:: Data for the task ::
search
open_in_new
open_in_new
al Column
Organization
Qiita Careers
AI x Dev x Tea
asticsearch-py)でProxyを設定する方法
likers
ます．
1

* * *

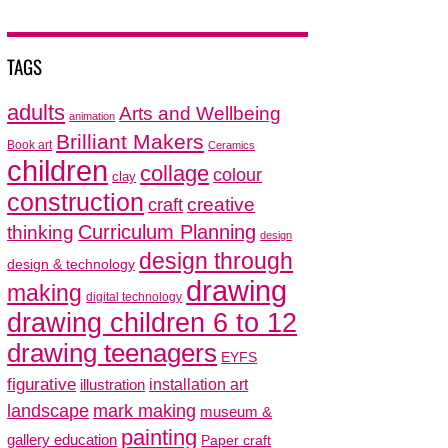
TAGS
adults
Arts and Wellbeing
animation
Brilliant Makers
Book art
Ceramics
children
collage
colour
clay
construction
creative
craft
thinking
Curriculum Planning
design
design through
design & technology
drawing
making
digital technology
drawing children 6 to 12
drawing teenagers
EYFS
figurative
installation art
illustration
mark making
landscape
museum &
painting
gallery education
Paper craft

==

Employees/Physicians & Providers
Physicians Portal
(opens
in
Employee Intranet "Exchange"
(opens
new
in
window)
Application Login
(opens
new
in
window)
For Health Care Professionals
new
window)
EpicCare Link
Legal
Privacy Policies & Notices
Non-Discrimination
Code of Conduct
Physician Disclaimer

:: Task description ::
Give the number of lines in the listing that hold the string "drawing", and supply nothing further.

:: Output for this exercise ::
3